EXERCISE DIRECTIONS:
Copy out the lines of the records below, and only those lines, from the one with "THIẾT KẾ THI CÔNG NỘI THẤT NHÀ PHỐ A10" through the one with "Giới thiệu (593, 29)", exactly as they appear.

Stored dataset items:
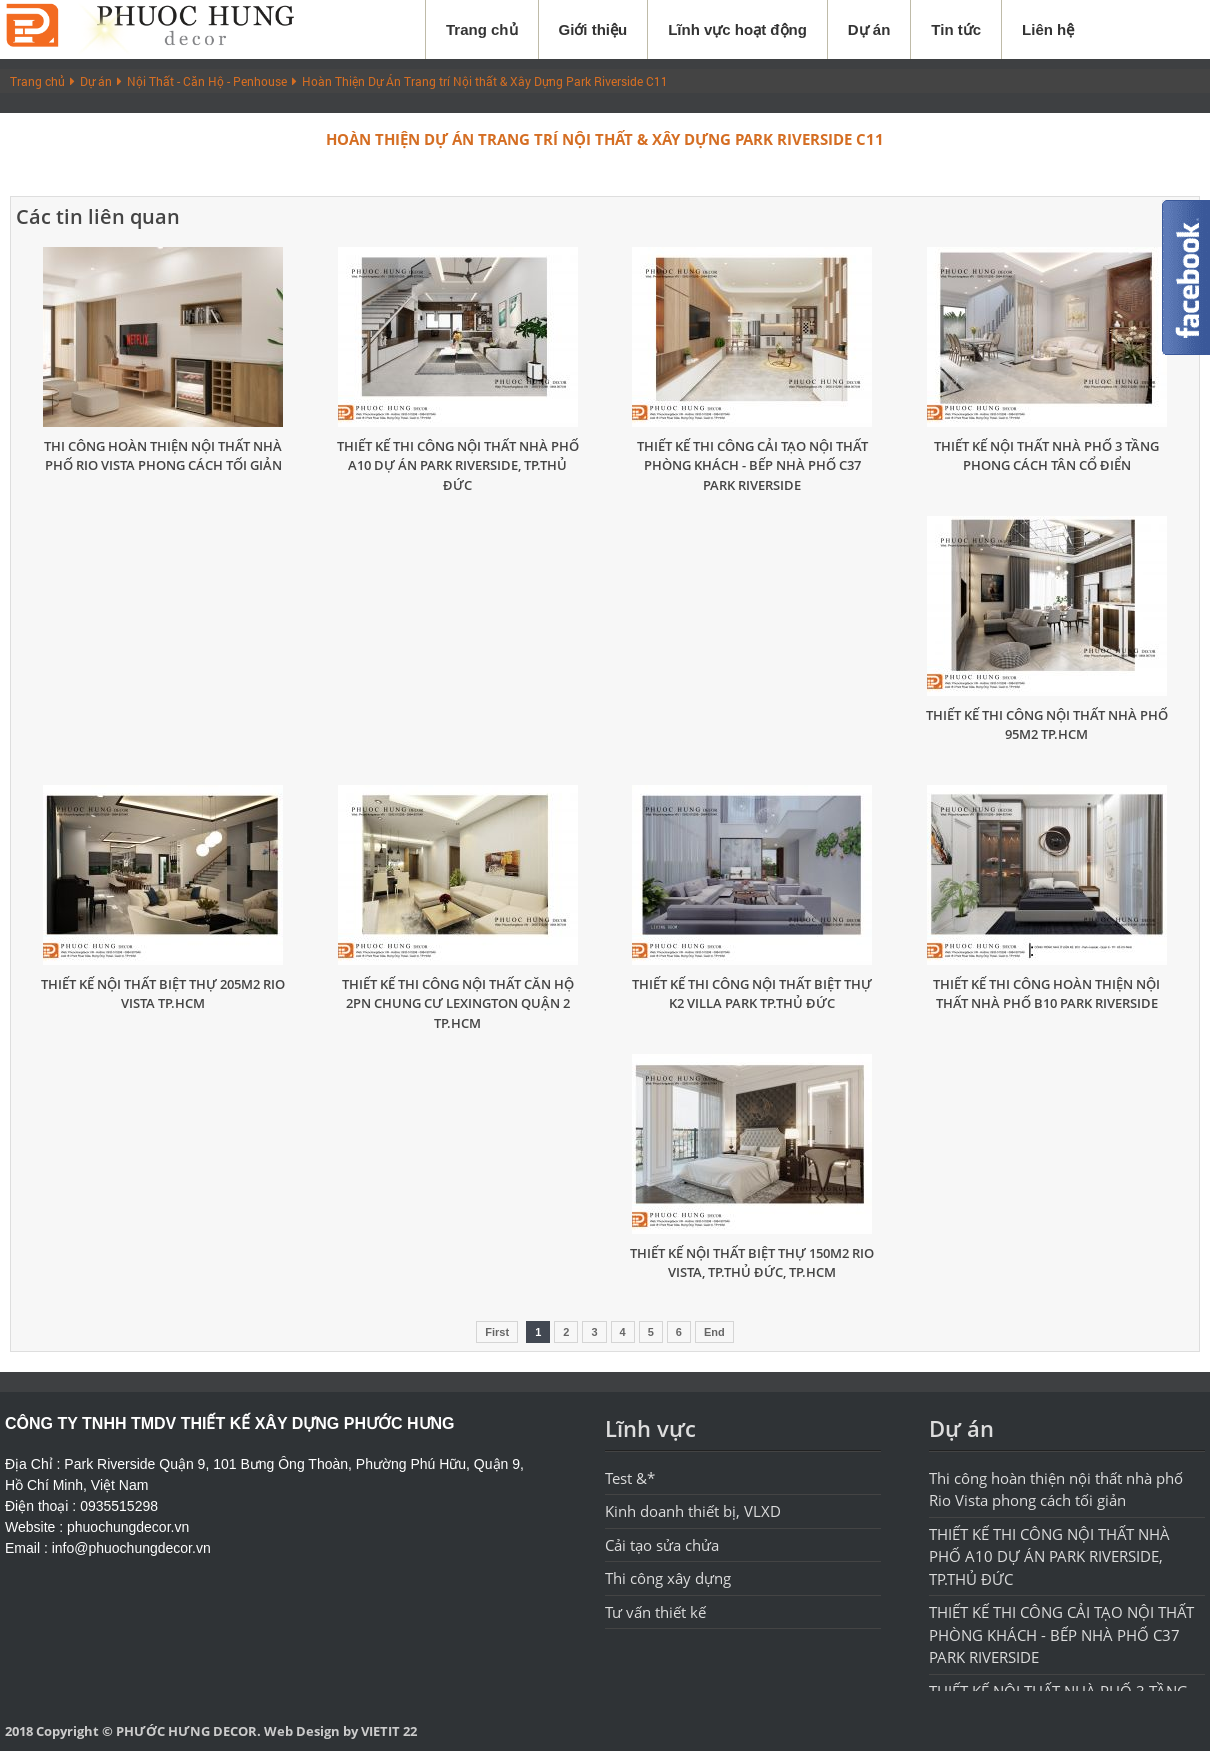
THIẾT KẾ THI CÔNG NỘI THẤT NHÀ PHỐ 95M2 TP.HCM (1047, 725)
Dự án (869, 29)
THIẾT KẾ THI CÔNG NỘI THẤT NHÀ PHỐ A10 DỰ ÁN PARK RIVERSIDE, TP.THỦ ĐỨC (458, 465)
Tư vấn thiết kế (655, 1612)
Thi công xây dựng (668, 1578)
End (714, 1332)
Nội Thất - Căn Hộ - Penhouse (207, 81)
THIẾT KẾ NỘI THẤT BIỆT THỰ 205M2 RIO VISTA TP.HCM (163, 994)
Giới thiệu (593, 29)
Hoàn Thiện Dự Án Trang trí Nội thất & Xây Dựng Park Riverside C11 (485, 81)
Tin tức (956, 29)
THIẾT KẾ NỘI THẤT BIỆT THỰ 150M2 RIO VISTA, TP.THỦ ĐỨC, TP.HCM (752, 1263)
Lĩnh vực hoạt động (737, 29)
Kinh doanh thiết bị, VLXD (693, 1511)
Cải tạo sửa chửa (662, 1545)
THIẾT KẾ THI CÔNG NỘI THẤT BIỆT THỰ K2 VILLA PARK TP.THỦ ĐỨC (752, 994)
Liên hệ (1048, 29)
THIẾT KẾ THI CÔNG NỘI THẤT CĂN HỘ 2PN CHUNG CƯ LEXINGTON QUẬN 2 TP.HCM (458, 1003)
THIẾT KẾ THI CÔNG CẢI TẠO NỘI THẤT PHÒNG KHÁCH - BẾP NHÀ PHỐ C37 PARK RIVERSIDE (752, 465)
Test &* (630, 1478)
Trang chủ (482, 29)
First (497, 1332)
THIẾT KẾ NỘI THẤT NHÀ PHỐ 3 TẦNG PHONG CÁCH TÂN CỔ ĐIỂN (1046, 456)
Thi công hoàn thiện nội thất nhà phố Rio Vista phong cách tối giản (163, 456)
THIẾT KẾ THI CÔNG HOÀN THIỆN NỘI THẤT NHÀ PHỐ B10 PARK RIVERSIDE (1046, 994)
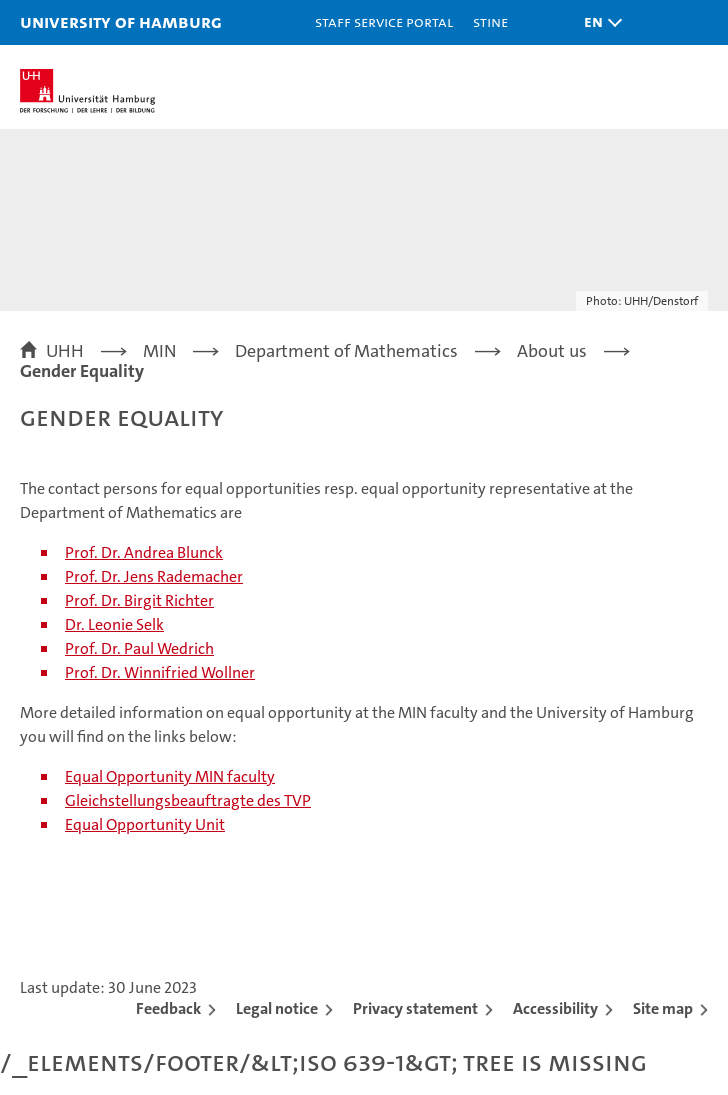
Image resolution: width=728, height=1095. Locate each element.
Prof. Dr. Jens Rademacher (154, 576)
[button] (598, 22)
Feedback (168, 1008)
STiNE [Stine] (490, 21)
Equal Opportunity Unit (145, 824)
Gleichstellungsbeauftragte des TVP (188, 800)
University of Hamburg (121, 21)
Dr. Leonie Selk (114, 624)
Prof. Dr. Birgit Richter (139, 600)
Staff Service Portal (384, 21)
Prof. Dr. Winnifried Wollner (160, 672)
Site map (663, 1008)
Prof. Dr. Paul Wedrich (139, 648)
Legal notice (277, 1008)
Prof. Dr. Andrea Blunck (144, 552)
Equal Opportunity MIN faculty (170, 776)
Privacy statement (415, 1008)
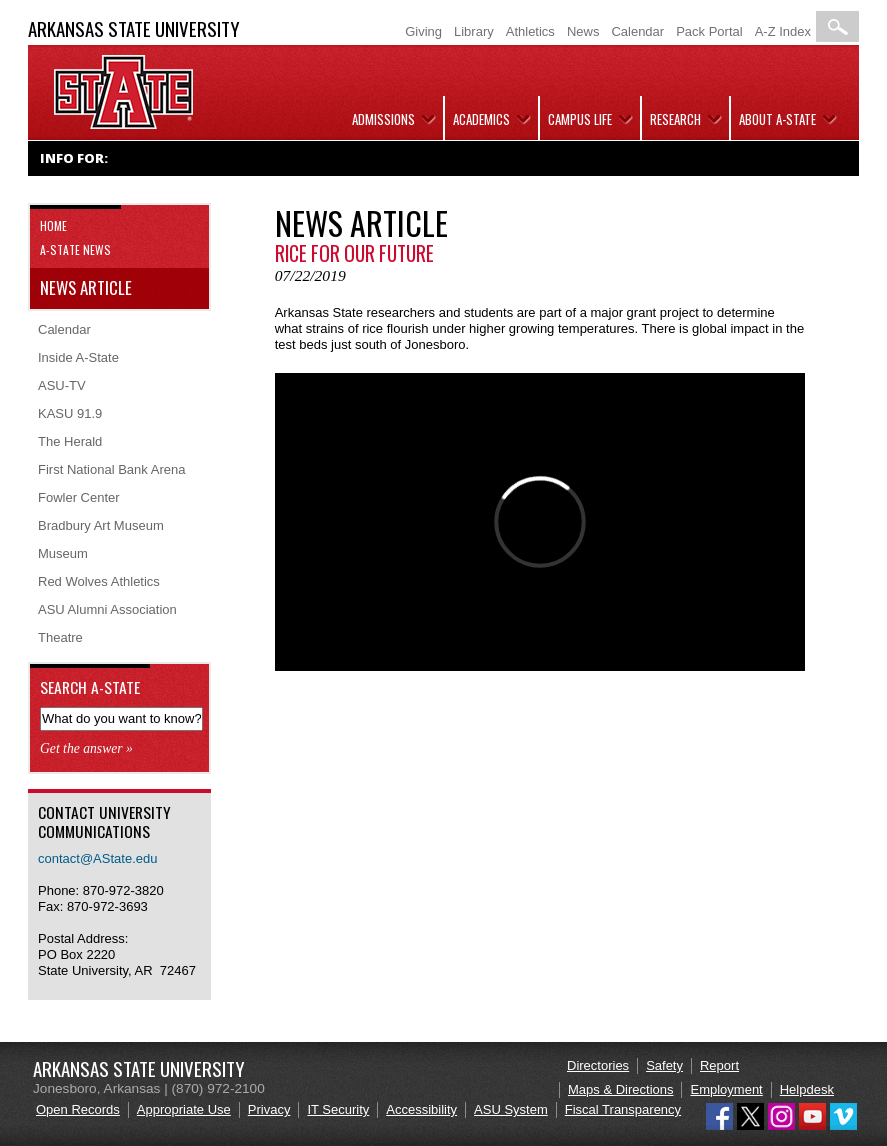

RESULT OF THE TASK:
THIẾT KẾ THI CÔNG NỘI THẤT NHÀ PHỐ A10 DỰ ÁN PARK RIVERSIDE, TP.THỦ ĐỨC (458, 465)
Tư vấn thiết kế (655, 1612)
Thi công xây dựng (668, 1578)
End (714, 1332)
Nội Thất - Căn Hộ - Penhouse (207, 81)
THIẾT KẾ NỘI THẤT BIỆT THỰ 205M2 RIO VISTA TP.HCM (163, 994)
Giới thiệu (593, 29)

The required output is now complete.